We discussed a wide range of topics, but the central theme was employment. I have no doubt that she can find work after she graduates. The question is whether it will pay remotely what she is worth. She told me how the salaries today compare to those her friends and classmates were able to snag 10 years ago, and it's a grim comparison.

Both of us could pick up a junior job in some publishing, advertising, or other shop where we could lay out pages, retouch art, and the like — similar to the job I probably could have taken in my first week — but is that the best thing for me right now? I'm no graphic designer. I'm just a page monkey. I understand typography, page layout, the needs of a printer, and how to work fast fast fast with complex work. I have no formal art or design training, I can't tell you anything about color theory, I don't have a historical understanding of graphic design history, and I have no experience outside of periodicals. I am way behind even undergraduate design majors in these respects. This is not to say I can't make an attractive book or magazine. It's just that employers want designers to do more than this . . . and for less.

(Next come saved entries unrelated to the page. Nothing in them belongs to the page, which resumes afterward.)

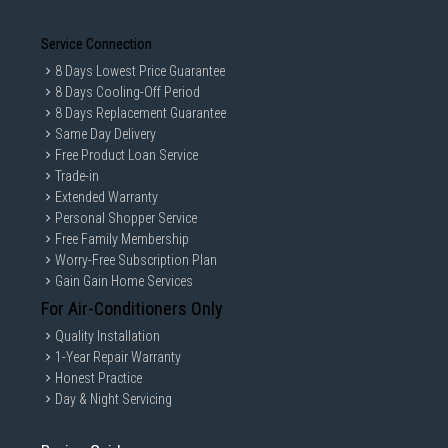
Service Connection
8 Days Lowest Price Guarantee
8 Days Cooling-Off Period
8 Days Replacement Guarantee
Same Day Delivery
Free Product Loan Service
Trade-in
Extended Warranty
Personal Shopper Service
Free Family Membership
Worry-Free Subscription Plan
Gain Gain Home Services
For Air-Conditioners Only
Quality Installation
1-Year Repair Warranty
Honest Practice
Day & Night Servicing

M. agreed with the self-analysis I offered above, in somewhat different form. I asked her rhetorically if I really ought to take the time to continue at my present level in a design/layout/typesetting position, paying as much or (probably) less than my last salary, work two or three years, learn the software and techniques that I would need to become a full designer, and hope by then I could qualify for the magic "X to Y years of experience in [specialty] design" I see in the ads . . . or start at the absolute ground level in a new field whose focus is closer to my truest, most devoted talent, gain experience, get paid nothing for quite a while, but take a shot at aligning my passion with my career, no matter the cost. Is it worth changing jobs, even careers, and grind my way along for a couple of years, at an age when hiring managers expect candidates to be in senior positions or at least on track toward same, and yet reap the reward of full career satisfaction?

This post comes to mind.

I may be on the threshold of a complete transformation. When I changed jobs in 1999, the functions were different, but it was still editing, still typesetting, and even still training, what with my inept boss at the time. If my hunch is correct, I may need to spend the next several months going in a very different direction than I had been. Even "going" is a stronger stance than the one I had taken at my last position, which was largely stasis. Standing still.

Standing still is for statues. Right now I need to move. Let them build my statues when they capture me accurately — after I'm dead.